My recent revelations have come from author Eduardo Galeano’s “Open Veins of Latin America.” This tremendous book shows how for centuries indigenous people in Central and South American have been and still are exploited with colonialism and under capitalist vices.

“Three years after the discovery Columbus personally directed the military campaign against the natives of Haiti, which he called Espanola,” Galeano wrote. “A handful of cavalry, 200 foot soldiers, and a few specially trained dogs decimated the Indians. More than 500, shipped to Spain, were sold as slaves in Seville and died miserably.”

From slaughter and slavery to sugar swindle.

Galeano continues: “In the second half of the [eighteenth] century the world’s best sugar was being raised on the spongy coastal plains of Haiti, a French colony then known as Saint Domingue. Northern and western Haiti became a human antheap [read: scrap heap]. Sugar needed hands and more hands. In 1786, the colony brought in 27,000 slaves; in the following year 40,000.

Revolution broke out in the fall of 1791 and in one month, September, 200 sugar plantations went up in flames; fires and battles were continuous as the rebels slaves pushed France’s armies to the sea. Ships sailed containing even more Frenchmen and ever less sugar.

The war split rivers of blood, wrecked the plantations and paralyzed the country, and by the end of the century production had fallen to almost nothing. By November 1803 almost all of the once flourishing colony was in ashes and ruins.

The Haitian revolution had coincided — and not in time — with the French Revolution, and Haiti bore its share of the international coalition’s blockade against the French: England controlled the seas. Later, as its independence became inevitable, Haiti also had to suffer blockade by France. The U.S. Congress, yielding to French pressure, banned trade with Haiti in 1806. In 1825, France recognized its former colony’s independence, but only in exchange for a huge cash indemnity.

General Leclerc had written to his brother-in-law Napoleon in 1802, soon after taking prisoner the slave armies’ leader Toussiant L’Ouverture, “Here is my opinion about this country: all the blacks in the mountains, men and women, must be suppressed, keeping only the children under 12; half the blacks in the plains must be exterminated, and not a single mulatto with epaulets [a strap signifying army rank] must be left in the colony.”

The tropics took their revenge on Leclerc: “Gripped by the black vomit,” and despite the magical incantations of Pauline Bonaparte, he died without carrying out his plan.

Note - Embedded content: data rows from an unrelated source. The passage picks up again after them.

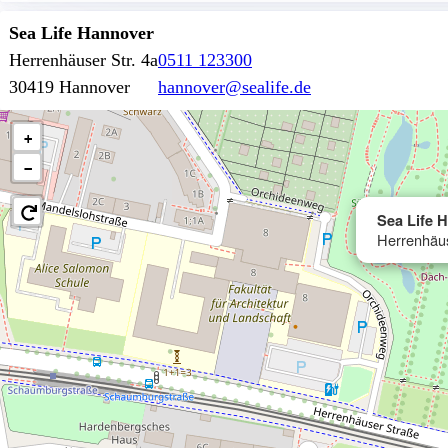
Sea Life Hannover
Herrenhäuser Str. 4a
0511 123300
30419 Hannover
hannover@sealife.de
+
−
Sea Life 
Herrenhäus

But the cash indemity was a millstone around the necks of those independent Haitians who survived the bloodbaths of the successive military expeditions against them. The country was born in ruins and never recovered: today its the poorest in Latin America.”

I’m not sure if that man on the flight who called the Haitians seemed to be of French decent or not. It doesn’t matter. The exploitation continued into U.S. hands.

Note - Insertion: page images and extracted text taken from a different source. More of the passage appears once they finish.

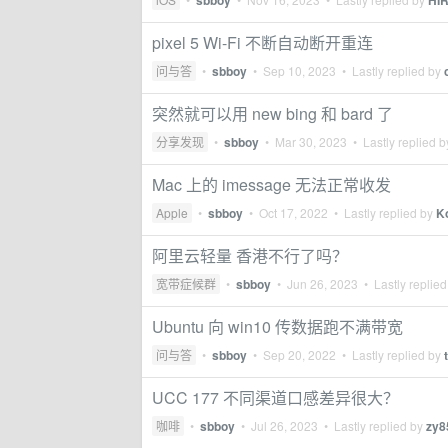
sbboy
HI
pixel 5 Wi-Fi 不断自动断开重连
问与答
•
sbboy
•
Sep 10, 2023
• Lastly replied by
突然就可以用 new bing 和 bard 了
分享发现
•
sbboy
•
Mar 30, 2023
• Lastly replied 
Mac 上的 imessage 无法正常收发
Apple
•
sbboy
•
Oct 17, 2022
• Lastly replied by
K
阿里云轻量 香港不行了吗？
宽带症候群
•
sbboy
•
Jun 26, 2023
• Lastly replie
Ubuntu 向 win10 传数据跑不满带宽
问与答
•
sbboy
•
Sep 20, 2022
• Lastly replied by
UCC 177 不同渠道口感差异很大？
咖啡
•
sbboy
•
Jul 26, 2023
• Lastly replied by
zy8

A tremendous ABC News special tonight showed that the U.S. supported a dictator for 20 years to protect its nation’s business interest. Good work.

The news special today shows the repercussions of not only a natural disaster but the strife that Haitians have to endure everyday: extreme poverty, rampant unemployment and squalid living conditions. In other words, a byproduct of colonialism at its ugliest.

ABC’s documentary had two visuals that stuck with me.

No. 1 is this:

The charcoal eyes of boys like this. The descendants of slaves. Dust from collapsing concrete covering him. What those charcoal eyes must have seen.

The second was Haitians residing in a tent city with toothpaste beneath their noses. Whiffs of mint were used to combat the stench of decaying corpses nearby.

Images and news of the Haitian earthquake must not only conjure up sympathy, but enlightenment to how these people have been exploited by developed, rich nations. This is an opportunity to expose the transgressions of us and our ancestors.